How mahout's recommendation evaluator works


Can anyone tell me how does mahout's RecommenderIRStatsEvaluator work? More specifically how it randomly splits training and testing data and what data the result is compare against? Based on my understating, you need some sort of ideal/expected result which you need to compare against actual result from the recommendation algorithm to find out TP or FP and thus compute precision or recall. But it looks like mahout provides a precision/recall score without that ideal/result.


Solution

  • The data is split into training and testing set using some relevance threshold value which you supply in the evaluate method of the RecommenderIRStatsEvaluator class. If this values is null there is method that computes it (computeThreshold). The class that splits the data into training and testing is GenericRelevantItemsDataSplitter. If you take a look into the code you can see that first the preferences for each user are sorted according the the value in descending order, and than only those that have value bigger than the relevanceThreshold are taken as relevant. Also notice that at most at are put into this set.

    @Override
      public FastIDSet getRelevantItemsIDs(long userID,
                                           int at,
                                           double relevanceThreshold,
                                           DataModel dataModel) throws TasteException {
        PreferenceArray prefs = dataModel.getPreferencesFromUser(userID);
        FastIDSet relevantItemIDs = new FastIDSet(at);
        prefs.sortByValueReversed();
        for (int i = 0; i < prefs.length() && relevantItemIDs.size() < at; i++) {
          if (prefs.getValue(i) >= relevanceThreshold) {
            relevantItemIDs.add(prefs.getItemID(i));
          }
        }
        return relevantItemIDs;
      }
    

    How the precision and the recall are computed you can see in the RecommenderIRStatsEvaluator.evaluate method. In short it is like this: First only one user is evaluated at a time. His preference values are split into relevant (as described above) and other. The relevant ones are used as test set, and the other together with all other users as training. Then top-at recommendations are produced for this user.
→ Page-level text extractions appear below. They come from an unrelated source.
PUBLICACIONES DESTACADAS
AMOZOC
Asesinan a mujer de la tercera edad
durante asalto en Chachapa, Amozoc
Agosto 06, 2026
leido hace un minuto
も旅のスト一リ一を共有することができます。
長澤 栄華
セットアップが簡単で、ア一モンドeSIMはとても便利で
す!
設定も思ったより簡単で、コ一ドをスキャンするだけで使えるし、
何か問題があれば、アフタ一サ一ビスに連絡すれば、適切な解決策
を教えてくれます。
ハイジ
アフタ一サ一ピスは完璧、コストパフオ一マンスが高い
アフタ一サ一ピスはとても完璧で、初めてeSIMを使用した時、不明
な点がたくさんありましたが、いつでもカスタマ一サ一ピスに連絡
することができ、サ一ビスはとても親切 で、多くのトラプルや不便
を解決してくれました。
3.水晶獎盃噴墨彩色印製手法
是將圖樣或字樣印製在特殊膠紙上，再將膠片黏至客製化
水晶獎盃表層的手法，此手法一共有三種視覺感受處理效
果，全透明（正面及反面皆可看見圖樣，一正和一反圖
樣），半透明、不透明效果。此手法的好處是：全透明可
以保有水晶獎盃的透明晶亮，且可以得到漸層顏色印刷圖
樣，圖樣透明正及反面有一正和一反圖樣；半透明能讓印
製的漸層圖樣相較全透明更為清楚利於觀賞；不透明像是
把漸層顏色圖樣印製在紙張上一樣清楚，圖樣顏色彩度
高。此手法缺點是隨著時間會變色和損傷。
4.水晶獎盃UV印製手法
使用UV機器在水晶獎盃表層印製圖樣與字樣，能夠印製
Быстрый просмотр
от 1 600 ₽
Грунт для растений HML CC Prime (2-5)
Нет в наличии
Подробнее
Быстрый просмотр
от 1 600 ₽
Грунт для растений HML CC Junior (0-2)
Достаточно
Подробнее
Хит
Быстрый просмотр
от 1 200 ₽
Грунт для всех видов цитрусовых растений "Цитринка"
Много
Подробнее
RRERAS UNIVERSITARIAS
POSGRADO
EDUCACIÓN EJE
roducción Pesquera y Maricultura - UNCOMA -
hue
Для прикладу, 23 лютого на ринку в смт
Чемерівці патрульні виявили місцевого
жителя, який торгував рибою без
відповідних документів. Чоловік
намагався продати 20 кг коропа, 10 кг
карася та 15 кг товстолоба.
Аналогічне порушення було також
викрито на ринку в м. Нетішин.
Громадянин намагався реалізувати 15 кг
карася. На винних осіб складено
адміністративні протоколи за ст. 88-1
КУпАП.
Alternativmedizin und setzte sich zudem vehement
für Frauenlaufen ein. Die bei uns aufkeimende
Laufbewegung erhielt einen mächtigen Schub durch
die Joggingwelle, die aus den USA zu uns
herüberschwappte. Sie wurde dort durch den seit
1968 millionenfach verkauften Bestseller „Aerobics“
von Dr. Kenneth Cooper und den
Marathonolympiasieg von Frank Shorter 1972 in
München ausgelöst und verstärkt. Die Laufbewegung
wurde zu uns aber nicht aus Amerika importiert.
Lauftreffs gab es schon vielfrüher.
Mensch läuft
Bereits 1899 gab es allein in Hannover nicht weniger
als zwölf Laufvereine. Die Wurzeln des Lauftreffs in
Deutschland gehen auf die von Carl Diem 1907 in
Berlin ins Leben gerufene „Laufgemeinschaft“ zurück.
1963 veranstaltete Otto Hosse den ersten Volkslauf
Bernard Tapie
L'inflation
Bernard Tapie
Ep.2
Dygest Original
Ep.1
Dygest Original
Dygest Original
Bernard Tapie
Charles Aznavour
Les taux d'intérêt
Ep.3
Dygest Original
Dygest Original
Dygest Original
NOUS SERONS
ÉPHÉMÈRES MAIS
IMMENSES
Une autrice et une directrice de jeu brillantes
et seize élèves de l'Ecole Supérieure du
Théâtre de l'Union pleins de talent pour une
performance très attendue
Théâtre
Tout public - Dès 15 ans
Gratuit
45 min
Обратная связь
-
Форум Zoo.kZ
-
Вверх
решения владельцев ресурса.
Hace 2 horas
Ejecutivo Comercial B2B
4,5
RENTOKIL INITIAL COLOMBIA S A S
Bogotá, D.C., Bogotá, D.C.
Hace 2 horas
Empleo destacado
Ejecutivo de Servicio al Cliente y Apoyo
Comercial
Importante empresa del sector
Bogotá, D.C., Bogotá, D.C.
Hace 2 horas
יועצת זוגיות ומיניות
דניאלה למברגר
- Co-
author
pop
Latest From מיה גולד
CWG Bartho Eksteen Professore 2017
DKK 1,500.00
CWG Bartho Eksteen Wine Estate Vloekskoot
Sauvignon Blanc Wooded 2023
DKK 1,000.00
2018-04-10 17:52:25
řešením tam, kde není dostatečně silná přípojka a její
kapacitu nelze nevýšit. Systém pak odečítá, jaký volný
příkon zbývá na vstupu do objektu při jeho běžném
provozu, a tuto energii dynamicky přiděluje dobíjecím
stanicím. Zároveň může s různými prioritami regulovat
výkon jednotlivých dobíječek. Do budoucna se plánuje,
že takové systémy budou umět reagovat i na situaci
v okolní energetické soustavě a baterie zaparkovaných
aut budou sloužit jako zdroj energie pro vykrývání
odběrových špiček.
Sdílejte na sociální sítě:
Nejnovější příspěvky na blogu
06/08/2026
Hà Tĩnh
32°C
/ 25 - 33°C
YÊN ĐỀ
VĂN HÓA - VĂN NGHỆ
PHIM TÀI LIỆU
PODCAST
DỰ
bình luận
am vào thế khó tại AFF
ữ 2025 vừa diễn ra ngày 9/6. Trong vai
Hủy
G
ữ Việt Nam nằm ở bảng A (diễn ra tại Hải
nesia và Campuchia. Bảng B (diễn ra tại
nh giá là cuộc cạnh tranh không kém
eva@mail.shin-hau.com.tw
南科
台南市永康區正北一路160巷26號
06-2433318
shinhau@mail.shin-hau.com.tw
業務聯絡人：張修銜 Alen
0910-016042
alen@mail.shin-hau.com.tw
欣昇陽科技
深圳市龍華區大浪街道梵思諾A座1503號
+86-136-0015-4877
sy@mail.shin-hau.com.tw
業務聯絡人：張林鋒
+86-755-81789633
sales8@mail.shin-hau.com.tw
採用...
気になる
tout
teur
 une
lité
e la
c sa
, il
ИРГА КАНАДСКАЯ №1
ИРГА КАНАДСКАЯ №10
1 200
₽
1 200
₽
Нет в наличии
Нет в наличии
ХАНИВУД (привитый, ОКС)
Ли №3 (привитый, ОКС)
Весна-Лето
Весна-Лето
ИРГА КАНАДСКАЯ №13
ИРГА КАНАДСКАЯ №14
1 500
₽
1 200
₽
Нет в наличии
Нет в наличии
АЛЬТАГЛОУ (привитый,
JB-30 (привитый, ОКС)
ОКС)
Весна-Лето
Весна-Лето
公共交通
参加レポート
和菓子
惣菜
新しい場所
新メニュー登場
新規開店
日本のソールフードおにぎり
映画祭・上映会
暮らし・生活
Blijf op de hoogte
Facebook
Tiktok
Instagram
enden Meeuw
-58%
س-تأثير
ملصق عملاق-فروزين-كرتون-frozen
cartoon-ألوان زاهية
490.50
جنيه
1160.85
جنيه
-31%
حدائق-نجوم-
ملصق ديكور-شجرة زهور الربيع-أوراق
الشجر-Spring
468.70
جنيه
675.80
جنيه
Next the method looks whether some of the items that were taken aside as test set appear in the recommendation, and how many:

    int intersectionSize = 0;
          List<RecommendedItem> recommendedItems = recommender.recommend(userID, at, rescorer);
          for (RecommendedItem recommendedItem : recommendedItems) {
            if (relevantItemIDs.contains(recommendedItem.getItemID())) {
              intersectionSize++;
            }
      }
    

    The precision than is computed as follows:

    (double) intersectionSize / (double) numRecommendedItems
    

    Where numRecommendedItems is usually your at if the recommender produces at least at recommendations, otherwise smaller.

    Similar, the recall is computed as follows:

    (double) intersectionSize / (double) numRelevantItems
    

    where numRelevantItems is the number of items in the test set for this user.

    The final precision and recall are macro average of all precisions and recalls for all users.

    Hope this answers your question.

    EDIT: To continue with your question, it is very tricky when evaluating IR statistics (precision and recall) for recommender systems, especially if you have small number of user preferences per user. In this book you can find very useful insights. It says that

    it is typically assumed that the not liked items would have not been liked even if they had been recommended i.e they are uninteresting or useless for the user. However, this may not be true, because the set of not liked items may contains some interesting items that the user did not select. For example, a user may not have liked an item because he was unaware of its existence, but after the recommendation exposed that item, the user can decide to select it. In any case when using IR statistics, the number of the FP is over estimated.